Pinky has a service called OnStar, which he calls his “traveling concierge.” He punches it on, secures Maldonado’s number, and then instructs the machine to call the reporter.
“Hey!” Maldonado’s voice booms from the dashboard. “Good news, Pink. I called up the doctor who admitted Claude when the ambulance brought him in. Sam Harami. If not for Sam, Byron would have got away with murder. The death probably would have gone down as ‘natural causes.’”
“You saying what, Max?”
“I’m saying this is the guy really figured out old Claude had been poisoned. He’s a friend of mine and he’s ready to join us for dinner if you’re buying.”

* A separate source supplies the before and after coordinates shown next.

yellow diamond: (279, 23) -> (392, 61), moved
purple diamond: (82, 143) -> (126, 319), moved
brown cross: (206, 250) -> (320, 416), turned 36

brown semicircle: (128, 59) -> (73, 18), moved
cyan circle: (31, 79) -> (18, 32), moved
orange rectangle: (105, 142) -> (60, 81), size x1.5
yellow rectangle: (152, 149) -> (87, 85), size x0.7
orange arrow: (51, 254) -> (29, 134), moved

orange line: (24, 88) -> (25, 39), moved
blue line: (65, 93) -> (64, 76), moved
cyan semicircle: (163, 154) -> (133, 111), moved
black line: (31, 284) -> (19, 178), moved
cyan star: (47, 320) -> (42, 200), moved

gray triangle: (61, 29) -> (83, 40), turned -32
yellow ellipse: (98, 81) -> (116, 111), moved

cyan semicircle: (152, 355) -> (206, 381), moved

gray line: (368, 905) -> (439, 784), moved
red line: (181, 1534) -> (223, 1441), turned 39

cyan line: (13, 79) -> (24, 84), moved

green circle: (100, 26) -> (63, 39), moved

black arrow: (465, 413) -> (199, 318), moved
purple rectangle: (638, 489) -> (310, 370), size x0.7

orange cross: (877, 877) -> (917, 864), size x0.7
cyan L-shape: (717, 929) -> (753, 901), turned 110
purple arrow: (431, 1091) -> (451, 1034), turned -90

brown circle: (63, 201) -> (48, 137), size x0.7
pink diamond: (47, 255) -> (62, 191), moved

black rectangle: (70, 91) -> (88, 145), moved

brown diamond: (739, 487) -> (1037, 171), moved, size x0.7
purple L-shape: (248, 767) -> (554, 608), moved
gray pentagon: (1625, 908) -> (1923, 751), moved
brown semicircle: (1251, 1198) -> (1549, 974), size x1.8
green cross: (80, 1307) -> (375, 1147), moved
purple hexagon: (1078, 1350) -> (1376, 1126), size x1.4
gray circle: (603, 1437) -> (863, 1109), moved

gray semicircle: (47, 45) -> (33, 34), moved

“My pleasure,” Pinky tells him.
While they go back and forth, figuring out where to meet for dinner, I’m thinking about how I’m going to get out to Chez Diment later tonight. Even though Pinky thinks it’s a bad idea to go, maybe he’ll lend me his car or give me a ride. If not, I guess I can take a taxi.
But I’m definitely going. I think of the dimes, the bowls of water, mementos left to me by Boudreaux. Somehow I know that if I’m going to find him, the man with the death’s head face will be the one to point the way.
CHAPTER 36
We’re supposed to meet Max Maldonado at Prideaux’s Eat Place. It’s an upscale restaurant in the countryside outside New Iberia, a pretty town a few miles from Morgan City. We’re escorted to a table by the window, where a small gray-haired man bounces out of his seat at our approach. This is Maldonado, “seventy-five years young,” as he later puts it. The compression of age, familiar to me from the ongoing shrinkage of my father, seems only to have concentrated this man’s energy.
“Pinky!” he says, with an enthusiastic pump of the hand. “It’s been way too long, baby.”
Pinky introduces us.
“Pleased to meetcha, pleased to meetcha. And this quiet fella here” – he indicates a black-haired Asian man to his left – “this is Sam Harami.” Harami raises his glass in acknowledgment.
“Would you like a drink?” the waitress asks.
“Absolutely,” Pinky tells him. He orders a Jack on the rocks. I ask for a draft beer.
“So… Byron Boudreaux,” Maldonado says. “Remember when that son-of-a-bitch got out, Sam?”
Harami nods.
“We all took a deep breath when he got popped loose, I can tell you that. Checking our backs.”